Jalan-jalan ke Ancol, beli baju baru, kirim uang ke orang tua, beli makanan, bersilaturahmi sambil membawa buah tangan dan ribuan impian indah buat berlebaran nanti. Kebetulan semalam, mantan suami ibu ini ingin pinjam uang. Ibu ini menyanggupi dengan mengirimkan uang melalui e-banking.

Tapi apa daya, malang tak dapat ditolak, pagi harinya ibu ini menemukan tabungannya tersisa Rp 25.000,- yang merupakan limit terendah tabungan. Semua nya terkuras habis. Lututnya gemetar dan hatinya perih. Ingin teriak tak tau menyalahkan siapa. Ingin menangis tapi sadar tak akan mengembalikan uang yang hilang.

Dengan mengumpulkan segenap tenaga yang tersisa, bersama sang putri berangkat ke bank. Walau tau, bank tak bisa berbuat banyak, tapi usaha tetap harus dicoba. Demi semua impian, demi semua kerja keras selama setahun.

Langsung deh... mata gue mulai agak dingin dan dada gue mulai panas. Sebelum beranjak gue cuma bisa berkata "tabah ya bu...". Ibu itu tampak sedikit terkejut untuk kemudian mengangguk sambil berkata kecil "terima kasih..."

Sesudah keluar gue mikir, gila ya gue... Kan yang tadi cuma ada di storyboard di kepala gue doang. Gue yang menciptakan cerita tadi. Yang bisa jadi melencong jauh dari kenyataan. Tapi entah kenapa gue yakin banget sama cerita itu, sampai-sampai larut terbawa emosi.

Di luar bank gue jadi pengen ketawa sendiri tapi masih pengen nangis juga. Hahaha serba salah. Banyak karyawan kantoran lalu lalang, melihat gue.
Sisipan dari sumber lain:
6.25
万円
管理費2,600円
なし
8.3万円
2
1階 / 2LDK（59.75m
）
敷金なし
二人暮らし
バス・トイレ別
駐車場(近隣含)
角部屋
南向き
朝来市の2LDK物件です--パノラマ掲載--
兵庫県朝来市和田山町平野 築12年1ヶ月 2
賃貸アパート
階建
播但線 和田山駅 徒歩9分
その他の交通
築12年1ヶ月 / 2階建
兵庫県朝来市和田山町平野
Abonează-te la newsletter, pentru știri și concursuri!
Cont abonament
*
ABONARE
Entah apa storyboard di kepala mereka melihat gue begini....

Tuesday, September 09, 2008

Tao Te Ching Lao-Tzu - Stephen Addiss & Stanley Lombardo.
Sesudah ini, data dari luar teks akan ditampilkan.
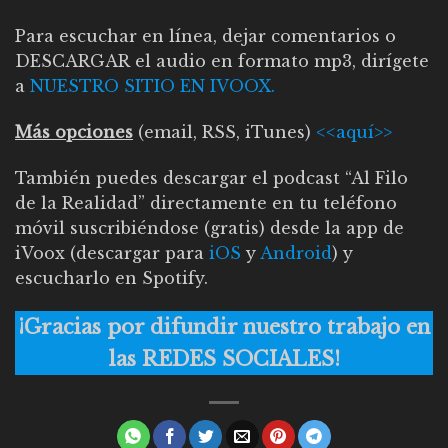
Para escuchar en línea, dejar comentarios o
DESCARGAR el audio en formato mp3, dirígete
a
NUESTRO SITIO EN IVOOX.
Más opciones
(email, RSS, iTunes)
<<aquí>>
También puedes descargar el podcast “Al Filo
de la Realidad” directamente en tu teléfono
móvil suscribiéndose (gratis) desde la app de
iVoox (descargar para
iOS
y
Android
) y
escucharlo en Spotify.
¡Gracias por difundir nuestro trabajo en
las REDES SOCIALES!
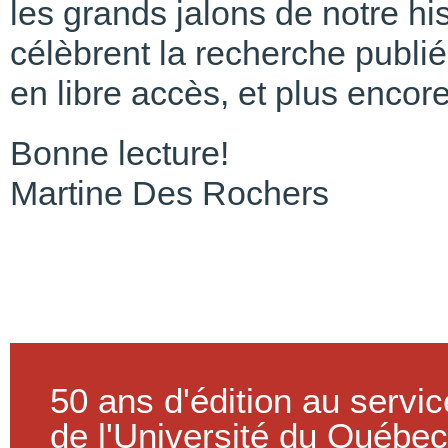
les grands jalons de notre hi
célèbrent la recherche publi
en libre accès, et plus encore
Bonne lecture!
Martine Des Rochers
50 ans d'édition au servi
de l'Université du Québec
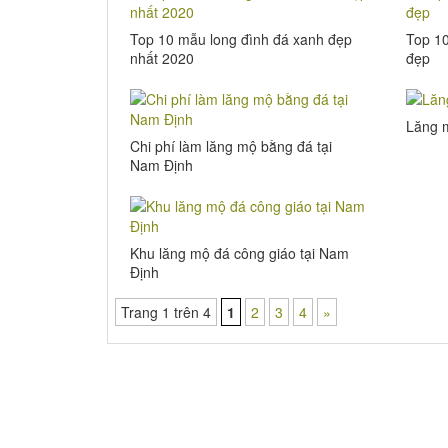
Top 10 mẫu long đình đá xanh đẹp
Top 10
nhất 2020
đẹp
Lăng m
Chi phí làm lăng mộ bằng đá tại
Nam Định
Khu lăng mộ đá công giáo tại Nam
Định
Trang 1 trên 4
1
2
3
4
»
Karena keseringan mendapat komen "loe itu Tao banget!"
Padahal gue gak ngerti artinya. Gue gak tau apa itu Tao.

Kemarin gue ke Gramedia, dan menemukan buku ini:
Tao Te Ching Lao-Tzu yang diterjemahkan oleh Stephen Addiss & Stanley Lombardo.
Halaman demi halaman gue baca tanpa sabar.
Tiap halaman jadi kayak cermin.
Gue jadi bisa ngaca dan banyak pertanyaan dalam hidup gue yang terjawab tanpa dijawab.
Termasuk soal misteri apakah ide itu.
Soal kreativitas. Soal pekerjaan.
Soal berkarya. Soal menghadapi klien dan rekan kerja.
Bahkan juga soal layout.

Jauh jauh jauh lebih bermakna ketimbang Cutting Edge-nya Aitchison:)

Berikut cuplikannya:

Knowing others is intelligent.
Knowing yourself is enlightened.

Conquering others takes force.
Conquering yourself is true strength.

Knowing what is enough is wealth.
Forging ahead shows inner resolve.

Tiba-tiba jadi banyak ide di otak gue yang kecil ini.
Misalnya ya, MISALNYA... mungkin bagus kali ya
kalau ada iklan kartu kredit platinum/black buat orang kaya raya
dengan positioning:

XYZ Platinum Card,
for those who can say "enough".

Ada banyak tagline, dan ribuan ide bisa keluar kan?
Jauh lebih dalam dan inspiring ketimbang yang sering gue terima seperti

XYZ Platinum Card.
for those who has everything.

Beneran... ini buku bagus.

Saturday, September 06, 2008

What's Next?

Minggu lalu, gue dapet imel dari pemimpin redaksi salah satu harian nasional. Isi emailnya kurang lebih meminta gue untuk menulis artikel. Tema yang diberikan adalah "What's Next?"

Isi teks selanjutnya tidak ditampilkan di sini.